Dr James Arthur Wilson FRCP (1795 – 29 December 1882) was a British physician.

He was born in Lincoln's Inn Fields, London, the son of James Wilson, the surgeon and teacher of anatomy at the Hunterian School of Medicine in Great Windmill Street, London. He was educated at Westminster School from 1808, and entered Christ Church, Oxford on 9 May 1812, from where he graduated with a BA in 1815. He left Oxford temporarily and entered his father's school in Great Windmill Street and the University of Edinburgh in the winter of 1817. He was awarded an MA from Oxford in 1818, an MB in 1819 and an MD in 1823.

He was elected a Radcliffe travelling fellow in June 1821 and spent the next five years in Europe in compliance with the requirements of the fellowship.
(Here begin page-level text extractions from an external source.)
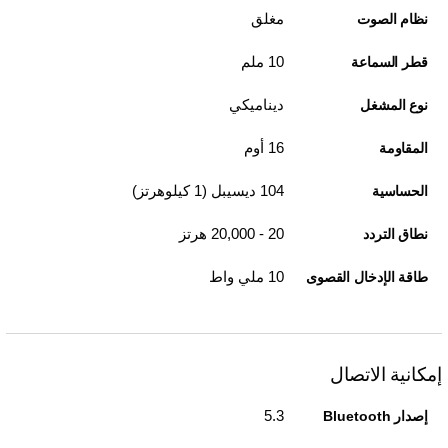
مغلق
نظام الصوت
10 ملم
قطر السماعة
ديناميكي
نوع المشغل
16 أوم
المقاومة
104 ديسيبل (1 كيلوهرتز)
الحساسية
20 - 20,000 هرتز
نطاق التردد
10 ملي واط
طاقة الإدخال القصوى
إمكانية الاتصال
5.3
إصدار Bluetooth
He became a Fellow of the College of Physicians in 1825, and was censor in 1828 and 1851. He delivered the Materia Medica Lectures at the College from 1829 to 1832, the Lumleian Lectures in 1847 and 1848 ‘on Pain,’ and the Harveian Oration in 1850. He was elected physician to St George's Hospital on 29 May 1829, and held the office until 1857, when he was appointed consulting physician.

Wilson died in Holmwood, Surrey, in 1882.

==Published works==
- On Spasm, Languor, Palsy, and other disorders termed Nervous, of the Muscular System. 8vo. Lond. 1843.
- Oratio Harveiana in Ædibus Collegii Medicorum habita die Junii xxix, mdcccl. 8vo. Lond. 1850.